We observe the following:

pd.concat([d1.mean(), d2.mean()]) is the same as skpro.concat([d1, d2]).mean()
pd.concat([d1.var(), d2.var()]) is the same as skpro.concat([d1, d2]).var()
pd.concat([d1.pdf(x1), d2.pdf(x2)]) is the same as skpro.concat([d1, d2]).pdf(pd.concat([x1, x2]))

different distributions

SR - what happens if there are two different distributions, e.g., Normal or Laplace?

Example:

d1 = Normal(mu=[[1, 2], [3, 4]], sigma=1)  # 2 x 2
d2 = Laplace(mu=0, sscale=[[2, 42]])  # 1 x 2

d = concat([d1, d2], axis=0)  # 3 x 2

What is d?

FK - good question, I think it needs to be the "outer product" distribution, i.e., outer product of probability measures. This could be a separate compositee distribution object, and the same as

ConcatDistr([d1, d2], axis=0)

This happens whenever the two distribution types are different, i.e., we are not concating Normal with Normal or Laplace with Laplace.
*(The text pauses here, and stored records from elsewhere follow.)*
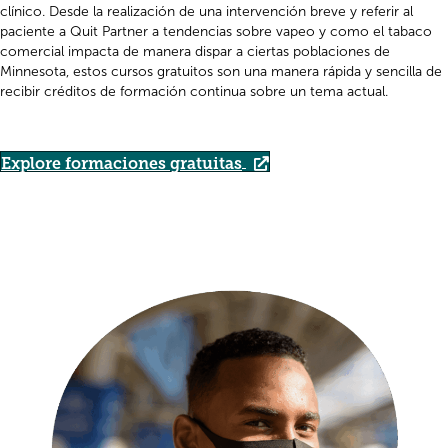
clínico. Desde la realización de una intervención breve y referir al
paciente a Quit Partner a tendencias sobre vapeo y como el tabaco
comercial impacta de manera dispar a ciertas poblaciones de
Minnesota, estos cursos gratuitos son una manera rápida y sencilla de
recibir créditos de formación continua sobre un tema actual.
Explore formaciones gratuitas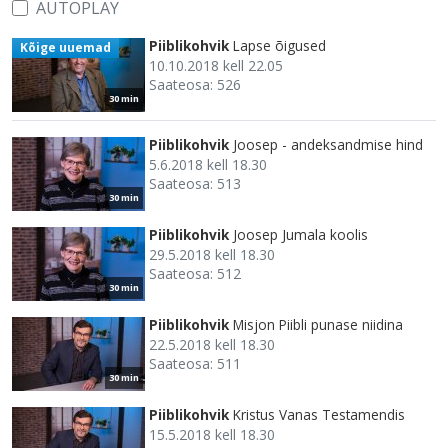
AUTOPLAY
Piiblikohvik
Lapse õigused
Kõige uuemad
10.10.2018 kell 22.05
Saateosa: 526
30 min
Piiblikohvik
Joosep - andeksandmise hind
5.6.2018 kell 18.30
Saateosa: 513
30 min
Piiblikohvik
Joosep Jumala koolis
29.5.2018 kell 18.30
Saateosa: 512
30 min
Piiblikohvik
Misjon Piibli punase niidina
22.5.2018 kell 18.30
Saateosa: 511
30 min
Piiblikohvik
Kristus Vanas Testamendis
15.5.2018 kell 18.30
mean and var behave as one would expect, same as above:

pd.concat([d1.mean(), d2.mean()]) is the same as skpro.concat([d1, d2]).mean()
pd.concat([d1.var(), d2.var()]) is the same as skpro.concat([d1, d2]).var()
pd.concat([d1.pdf(x1), d2.pdf(x2)]) is the same as skpro.concat([d1, d2]).pdf(pd.concat([x1, x2]))

Nothing would change here, except that ConcatDistr has to do the concatenations under the hood.

Implementation

FK: I would do two cases

First, detect whether all participating distributions are the same (type/class).

If yes, unwrap and concatenate the parameters, construct again. Perhaps allow only a certain set of distributions to behave lik ethis.

If no, wrap in ConcatDistr. This distribution type has special _mean, _var, _pdf etc, which applies these per component distribution, and then concatenates the result via pd.concat.

Thought: maybe there should be an option in concat, whether we always use ConcatDistr, or not (default?)

Nov 03 '24 05:11 SaiRevanth25